Tiba-tiba mereka melihat rusa dan kedua anaknya. Dipanggillah salah satu dari anak rusa itu, lalu disembelih dan dibakar. Kemudian dimakan berdua, lalu Nabi Isa As menyuruh anak rusa yang telah dimakan itu supaya hidup kembali. Hiduplah ia seizin Allah. Kemudian Nabi Isa bertanya, “Demi Allah, yang memperlihatkan kepadamu bukti kekuasaan-Nya, siapakah yang telah mengambil sepotong roti itu?” Jawab sahabatnya, “Aku tidak tahu.”
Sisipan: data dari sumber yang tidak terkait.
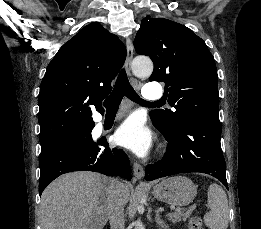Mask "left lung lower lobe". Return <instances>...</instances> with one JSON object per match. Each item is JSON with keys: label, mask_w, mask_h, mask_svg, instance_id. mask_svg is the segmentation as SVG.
Returning <instances> with one entry per match:
<instances>
[{"label": "left lung lower lobe", "mask_w": 261, "mask_h": 229, "mask_svg": "<svg viewBox=\"0 0 261 229\" xmlns=\"http://www.w3.org/2000/svg\"><path fill=\"white\" fill-rule=\"evenodd\" d=\"M162 134L169 143L167 153L163 160L147 165L145 180L152 181L178 173L203 172L219 179L228 189L220 144V124L196 117L187 120L178 133Z\"/></svg>", "instance_id": "0a47b994"}]
</instances>
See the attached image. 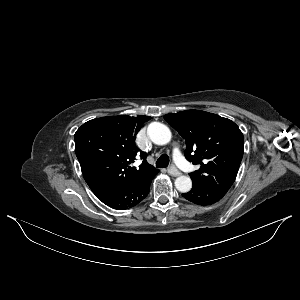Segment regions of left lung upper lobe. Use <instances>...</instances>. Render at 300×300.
Returning <instances> with one entry per match:
<instances>
[{"instance_id": "1", "label": "left lung upper lobe", "mask_w": 300, "mask_h": 300, "mask_svg": "<svg viewBox=\"0 0 300 300\" xmlns=\"http://www.w3.org/2000/svg\"><path fill=\"white\" fill-rule=\"evenodd\" d=\"M164 119L185 139L188 161L200 164L190 173L192 182L228 191L238 173L244 138L239 127L227 118L200 110L170 113Z\"/></svg>"}]
</instances>
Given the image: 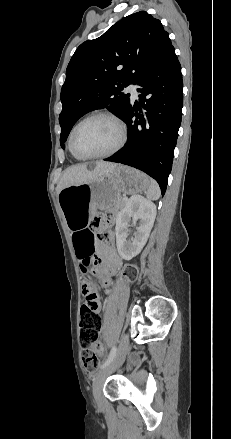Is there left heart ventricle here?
<instances>
[{"label":"left heart ventricle","instance_id":"1","mask_svg":"<svg viewBox=\"0 0 231 439\" xmlns=\"http://www.w3.org/2000/svg\"><path fill=\"white\" fill-rule=\"evenodd\" d=\"M119 139L117 126L107 118H92L76 130L74 148L82 155L106 152L113 148Z\"/></svg>","mask_w":231,"mask_h":439}]
</instances>
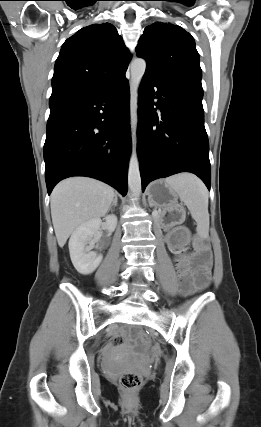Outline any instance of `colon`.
<instances>
[{"mask_svg": "<svg viewBox=\"0 0 261 427\" xmlns=\"http://www.w3.org/2000/svg\"><path fill=\"white\" fill-rule=\"evenodd\" d=\"M135 339L138 344L142 347H146L148 345V339L141 333H134ZM142 376L138 373H125L119 379L120 387L127 393H133L137 391L142 384Z\"/></svg>", "mask_w": 261, "mask_h": 427, "instance_id": "obj_1", "label": "colon"}]
</instances>
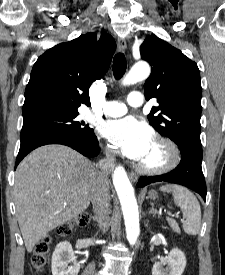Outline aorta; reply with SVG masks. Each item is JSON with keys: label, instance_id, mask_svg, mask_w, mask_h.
<instances>
[{"label": "aorta", "instance_id": "1", "mask_svg": "<svg viewBox=\"0 0 225 275\" xmlns=\"http://www.w3.org/2000/svg\"><path fill=\"white\" fill-rule=\"evenodd\" d=\"M150 74V67L145 62L135 64L126 77L123 85H130L146 79ZM113 184L120 200L123 211L127 239L134 245L140 233L138 205L134 195V189L127 173L121 165L113 172Z\"/></svg>", "mask_w": 225, "mask_h": 275}]
</instances>
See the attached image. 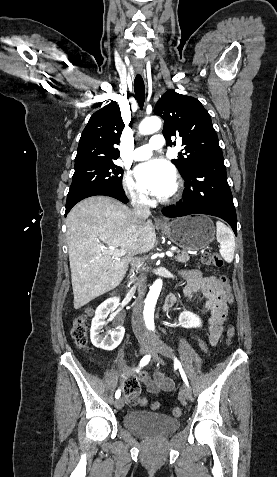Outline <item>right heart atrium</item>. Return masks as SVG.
Instances as JSON below:
<instances>
[{
	"label": "right heart atrium",
	"instance_id": "right-heart-atrium-1",
	"mask_svg": "<svg viewBox=\"0 0 277 477\" xmlns=\"http://www.w3.org/2000/svg\"><path fill=\"white\" fill-rule=\"evenodd\" d=\"M124 190L128 198L137 204H147L149 202V196L145 190H143L130 175L124 177Z\"/></svg>",
	"mask_w": 277,
	"mask_h": 477
}]
</instances>
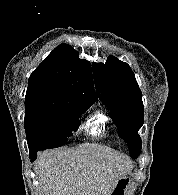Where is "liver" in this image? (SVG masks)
I'll use <instances>...</instances> for the list:
<instances>
[{"label": "liver", "instance_id": "6515ba94", "mask_svg": "<svg viewBox=\"0 0 178 195\" xmlns=\"http://www.w3.org/2000/svg\"><path fill=\"white\" fill-rule=\"evenodd\" d=\"M128 159L97 144L41 153L34 171L40 195H111Z\"/></svg>", "mask_w": 178, "mask_h": 195}]
</instances>
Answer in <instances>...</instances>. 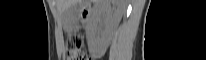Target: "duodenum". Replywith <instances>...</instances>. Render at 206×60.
<instances>
[{
    "label": "duodenum",
    "instance_id": "obj_1",
    "mask_svg": "<svg viewBox=\"0 0 206 60\" xmlns=\"http://www.w3.org/2000/svg\"><path fill=\"white\" fill-rule=\"evenodd\" d=\"M90 13V6L84 5L81 10V17L85 21Z\"/></svg>",
    "mask_w": 206,
    "mask_h": 60
}]
</instances>
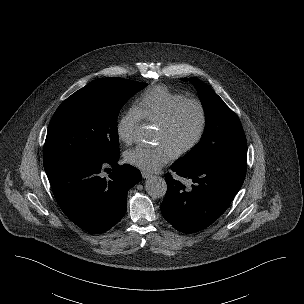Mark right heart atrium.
Listing matches in <instances>:
<instances>
[{"instance_id":"1","label":"right heart atrium","mask_w":304,"mask_h":304,"mask_svg":"<svg viewBox=\"0 0 304 304\" xmlns=\"http://www.w3.org/2000/svg\"><path fill=\"white\" fill-rule=\"evenodd\" d=\"M140 113L134 108L128 109L118 120L116 131L119 139L129 145L134 140L135 132L141 122Z\"/></svg>"}]
</instances>
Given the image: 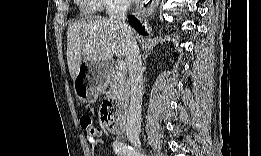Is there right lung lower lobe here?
<instances>
[{
  "mask_svg": "<svg viewBox=\"0 0 261 156\" xmlns=\"http://www.w3.org/2000/svg\"><path fill=\"white\" fill-rule=\"evenodd\" d=\"M129 23L134 29L137 30L138 33H140L142 35H147L144 27H142V24L137 20V18H135L134 16H130Z\"/></svg>",
  "mask_w": 261,
  "mask_h": 156,
  "instance_id": "right-lung-lower-lobe-1",
  "label": "right lung lower lobe"
}]
</instances>
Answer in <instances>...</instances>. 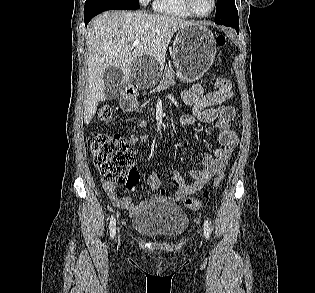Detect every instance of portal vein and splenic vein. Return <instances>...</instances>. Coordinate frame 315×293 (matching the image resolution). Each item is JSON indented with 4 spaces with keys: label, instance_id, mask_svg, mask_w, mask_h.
<instances>
[{
    "label": "portal vein and splenic vein",
    "instance_id": "18ae733b",
    "mask_svg": "<svg viewBox=\"0 0 315 293\" xmlns=\"http://www.w3.org/2000/svg\"><path fill=\"white\" fill-rule=\"evenodd\" d=\"M139 44V41H134L132 47H136Z\"/></svg>",
    "mask_w": 315,
    "mask_h": 293
}]
</instances>
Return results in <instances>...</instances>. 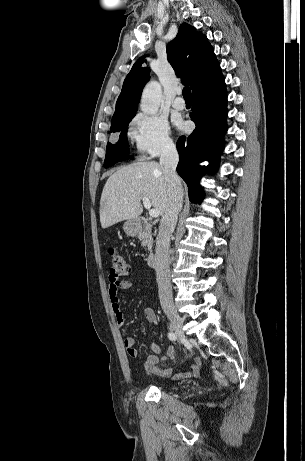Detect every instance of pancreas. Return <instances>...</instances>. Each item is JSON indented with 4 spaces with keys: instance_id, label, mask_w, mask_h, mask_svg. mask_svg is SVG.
Masks as SVG:
<instances>
[{
    "instance_id": "pancreas-1",
    "label": "pancreas",
    "mask_w": 305,
    "mask_h": 461,
    "mask_svg": "<svg viewBox=\"0 0 305 461\" xmlns=\"http://www.w3.org/2000/svg\"><path fill=\"white\" fill-rule=\"evenodd\" d=\"M141 245L143 247H148V250L151 252L152 251V246H153V239L152 238H144L141 242Z\"/></svg>"
}]
</instances>
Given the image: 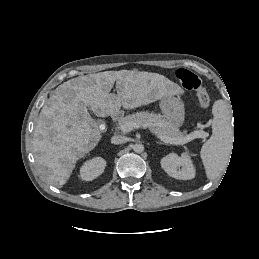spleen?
<instances>
[{
	"mask_svg": "<svg viewBox=\"0 0 259 259\" xmlns=\"http://www.w3.org/2000/svg\"><path fill=\"white\" fill-rule=\"evenodd\" d=\"M212 136L201 148L200 156L209 180L217 178L225 169L232 150L233 128L229 107L223 100L214 102Z\"/></svg>",
	"mask_w": 259,
	"mask_h": 259,
	"instance_id": "spleen-1",
	"label": "spleen"
}]
</instances>
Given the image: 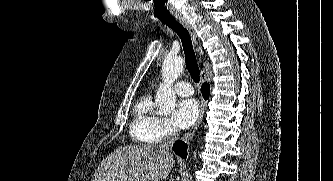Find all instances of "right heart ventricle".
<instances>
[{
    "mask_svg": "<svg viewBox=\"0 0 333 181\" xmlns=\"http://www.w3.org/2000/svg\"><path fill=\"white\" fill-rule=\"evenodd\" d=\"M159 119L152 97L146 95L140 98L133 108V121L130 127L133 140L140 143L159 142L156 132Z\"/></svg>",
    "mask_w": 333,
    "mask_h": 181,
    "instance_id": "e07e8e85",
    "label": "right heart ventricle"
}]
</instances>
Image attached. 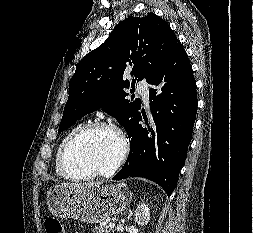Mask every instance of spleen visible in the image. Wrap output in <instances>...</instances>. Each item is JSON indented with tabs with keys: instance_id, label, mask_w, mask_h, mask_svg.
<instances>
[{
	"instance_id": "obj_1",
	"label": "spleen",
	"mask_w": 253,
	"mask_h": 233,
	"mask_svg": "<svg viewBox=\"0 0 253 233\" xmlns=\"http://www.w3.org/2000/svg\"><path fill=\"white\" fill-rule=\"evenodd\" d=\"M119 186H120V187H121V186H125V184H122V185H119Z\"/></svg>"
}]
</instances>
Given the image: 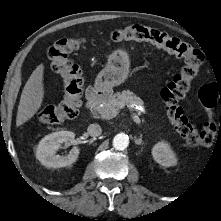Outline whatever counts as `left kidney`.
Returning <instances> with one entry per match:
<instances>
[{
  "label": "left kidney",
  "mask_w": 221,
  "mask_h": 221,
  "mask_svg": "<svg viewBox=\"0 0 221 221\" xmlns=\"http://www.w3.org/2000/svg\"><path fill=\"white\" fill-rule=\"evenodd\" d=\"M154 160L164 167H170L177 164V158L170 145L165 141H160L152 148Z\"/></svg>",
  "instance_id": "obj_1"
}]
</instances>
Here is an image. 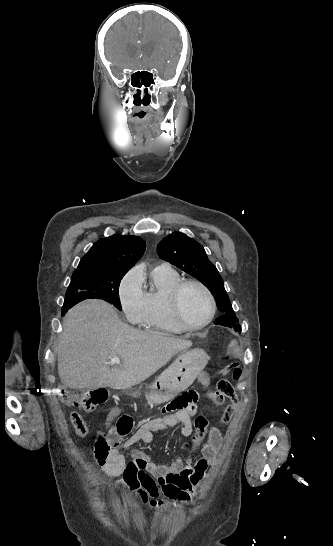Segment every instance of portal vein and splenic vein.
<instances>
[{
  "mask_svg": "<svg viewBox=\"0 0 333 546\" xmlns=\"http://www.w3.org/2000/svg\"><path fill=\"white\" fill-rule=\"evenodd\" d=\"M110 363L120 364V358L117 357V356H114V357L111 358Z\"/></svg>",
  "mask_w": 333,
  "mask_h": 546,
  "instance_id": "18ae733b",
  "label": "portal vein and splenic vein"
}]
</instances>
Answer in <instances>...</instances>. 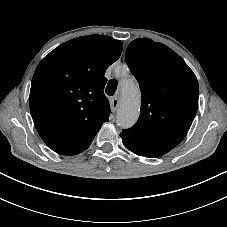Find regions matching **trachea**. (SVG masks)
<instances>
[{"label": "trachea", "mask_w": 227, "mask_h": 227, "mask_svg": "<svg viewBox=\"0 0 227 227\" xmlns=\"http://www.w3.org/2000/svg\"><path fill=\"white\" fill-rule=\"evenodd\" d=\"M117 89V80L116 79H111L107 83V87L105 89V92L109 96H113L116 92Z\"/></svg>", "instance_id": "1"}]
</instances>
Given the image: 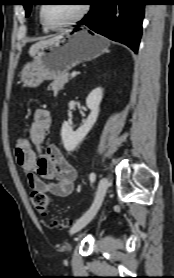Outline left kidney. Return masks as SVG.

Kemudian mereka berjalan sampai berada di hutan dan mereka sedang duduk, Nabi Isa mengambil tanah dan kerikil dan berkata, “Jadilah emas dengan izin Allah.” Tiba -tiba tanah dan kerikil itu berubah menjadi emas dan dibagi jadi tiga bagian. Beliau berkata, “Untukku sepertiga, sepertiga ini untukmu, sedangkan sepertiga sisanya ini untuk orang yang mengambil roti.” Sontak sahabat itu menjawab, “Akulah yang mengambil roti itu.”
Nabi Isa berkata, “Ambillah semua bagian ini untukmu.” Lalu, keduanya berpisah. Orang tersebut didatangi dua orang perampok dan akan membunuhnya. Orang itu bernegosiasi, “Lebih baik kita bagi tiga saja.” Kedua perampok itu setuju, lalu menyuruh salah seorang di antara mereka pergi ke pasar untuk berbelanja makanan. Maka timbullah perasaan orang yang berbelanja itu dan berkata di dalam hatinya, “Untuk apa kita membagi harta itu, lebih baik makanan ini aku bubuhi racun saja biar keduanya mati, dan aku ambil semua harta itu.” Lalu, makanan itu diberinya racun.
Sedangkan, orang yang menunggu di tempat tersebut berkata, “Untuk apa kita membagi harta ini, lebih baik jika ia datang, kita bunuh saja. Lalu, harta ini kita bagi dua saja.” Saat orang yang berbelanja telah pulang, segera dibunuh oleh keduanya, hartanya dibagi dua bagian. Keduanya pun makan dari makanan yang telah diberi racun. Tinggallah harta itu di hutan, sedangkan matilah mereka di sekitar harta itu.
Nabi Isa berjalan di hutan dan melihat kejadian tersebut. Maka, ia pun berkata kepada sahabat-sahabatnya yang lain, “Inilah contoh dunia maka berhati-hatilah kamu kepadanya.”
Begitulah betapa manusia yang sudah diliputi jiwa serakah bisa mengorbankan siapa pun yang dianggap jadi penghalang nafsunya. Penyakit keserakahan terjadi pada setiap generasi, termasuk pada umat Nabi Muhammad SAW.
Rasulullah SAW bersabda, “Sesungguhnya salah satu yang aku takutkan atasmu semua sepeninggalku nanti ialah apa yang akan dibukakan untukmu semua itu dari keindahan harta dunia serta hiasan-hiasannya, yakni bahwa meluapnya kekayaan pada umat Muhammad inilah yang amat ditakutkan sebab dapat merusakkan agama jikalau tidak waspada mengendalikannya (HR Bukhari-Muslim).
Kekhawatiran Rasulullah SAW justru pada rusaknya sikap beragama karena sifat rakus, terjebak pada kecintaan berlebihan pada dunia. Keserakahan biasanya identik sifat kikir. Dalam Alquran surah at-Taghobun ayat 16, Allah memuji orang yang bermurah hati, tidak kikir. “Dan barang siapa yang dipelihara dari kekikiran dirinya maka mereka itulah orang yang beruntung.” Wallahu’alam.